The remainder of this paper is organized as follows: In Section 2, We give an introduction to hand-crafted descriptors and learning-based descriptors. In Section 3, the proposed multi-scale trajectory-pooled 3D convolutional descriptor is introduced in detail. We report the experimental results on HMDB51 and UCF101 datasets in Section 4. Finally, the whole paper is concluded in Section 5.

2 Related works

There are two main types of features for video description: hand-crafted descriptors and learning-based descriptors, as presented below.

Hand-crafted descriptors

Hand-crafted descriptors contain Histograms of Oriented Gradients (HOG) [4], Histograms of Optical Flows (HOF) [21], Motion Boundary Histograms (MBH) [5], HOG3D [18], 3D SIFT [30], and so on. The process of extracting hand-crafted descriptors mainly can be divided into two steps: the first step is to detect interest points using some interest-point detector [13] or in a dense way, and then the local information (e.g., pixel value, optical flow) or its gradient in the neighborhood of detected points is aggregated to construct a histogram. HOG [4], HOF [21] and MBH [5] describe the information of image gradients, optical flow and motion boundaries (i.e., gradients of optical flow) respectively. HOG3D [18] and 3DSIFT [30] imitate the process of HOG [4] and SIFT [24] and compute histograms of 3D spatio-temporal gradients. The most successful hand-crafted descriptor for action recognition so far is Improved Dense Trajectories (iDT) [39]. In essence, it extracts special spatio-temporal interest areas using dense trajectories where HOG, HOF, and MBH descriptors are calculated. iDT outperforms other hand-crafted descriptors in almost all the public action datasets. After getting hand-crafted descriptors, feature encoding methods such as bag-of-words (BoW) model [10], sparse coding [9, 48] or Fisher Vector [29] are applied to learn higher-level features and enhance the recognition results. These hand-crafted descriptors contain researchers’ observation and experience and thus achieve great successes in this area. However, designing a good hand-crafted feature is difficult and time-consuming, and rely on expert knowledge. Moreover, hand-crafted descriptors are usually only applicable to certain applications and do not generalize well.

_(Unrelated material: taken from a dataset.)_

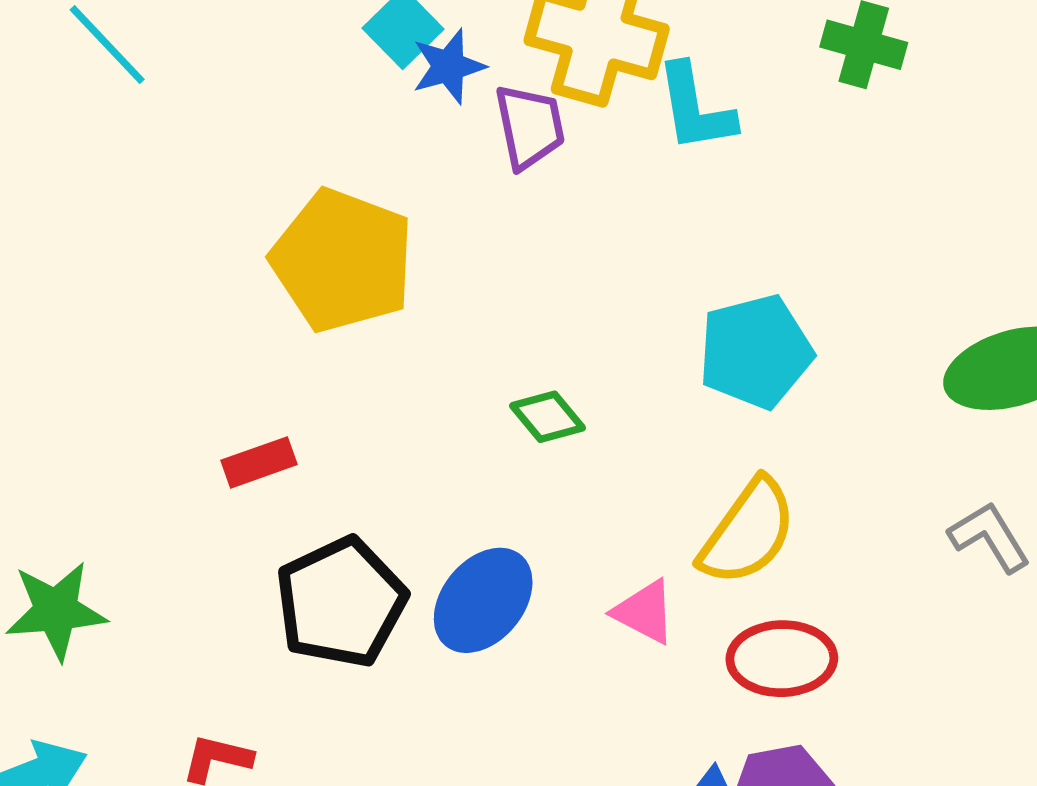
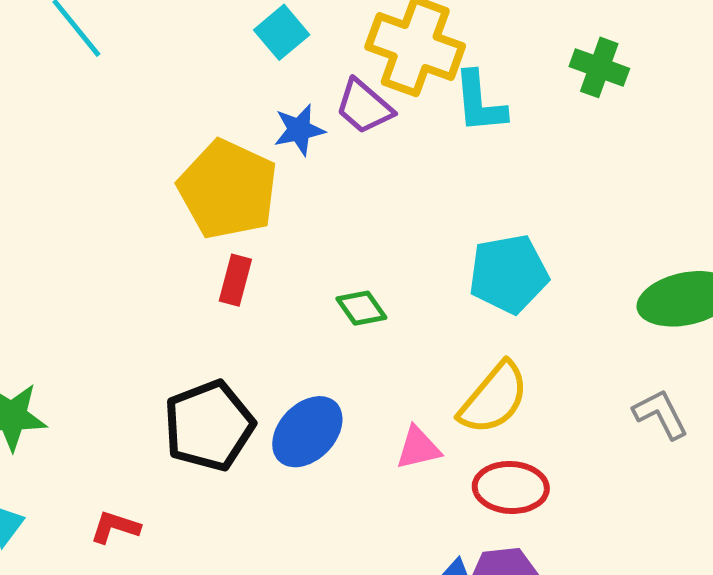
blue star: (449, 66) -> (299, 130), moved
purple trapezoid: (530, 127) -> (364, 107), turned 138
red rectangle: (259, 462) -> (235, 280), moved, turned -60
pink triangle: (644, 612) -> (418, 448), turned -45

Learning-based descriptors

A transformation from raw input to the representation is learned by machine learning methods for learning-based descriptors. At first, some shallow learning techniques were used in this domain. In [22], a stacked convolutional Independent Subspace Analysis network was proposed to learn invariant spatio-temporal features from videos. With the developments of deep learning, convolutional neural networks (CNN) [19], which is inspired by the behavior of the animal visual cortex, has been proved to be an effective feature learning technique in action recognition [17, 32]. CNN can be used to process videos in an end-to-end way or provide deep features as the input of feature encoding approaches and classifiers. Some deep descriptors (e.g., Deep ConvNets [17]) learned high-level features from raw videos directly by 2D convolutions. Convolutional 3D descriptors (C3D) [38] employed 3D convolution and 3D pooling operations to model the temporal information of the videos better and give superior results. Two-stream ConvNets [32] used two networks to handle the spatial and temporal information separately and the inputs of its spatial and temporal stream ConvNets are RGB frames and optical flow fields. Driven by the success on speech translation [12] and machine translation [36], Long Short-Term Memory (LSTM) [14] that is a special type of recurrent neural networks has been applied to model video sequences recently. In [8], Donahue et al. utilized LSTM to learn long-term dependencies in videos and developed Long-term Recurrent Convolutional Networks for three vision tasks (i.e., activity recognition, image description, and video description). Ng et al. [44] compared different convolutional temporal feature pooling architectures and LSTM to explore a better way of feature aggregation in time domain. In [35], the LSTM Encoder-Decoder framework was used to learn video representations in an unsupervised way. Sharma et al. [31] merged a soft attention based model into multi-layered LSTM, which learned to focus on the spatial areas in each frame that were relevant for the recognition task. These deep descriptors work well due to the high discriminative capacity and good generalization ability of deep neural networks. But in a sense, deep learning techniques are a black box and the features they learn are not easy to interpret.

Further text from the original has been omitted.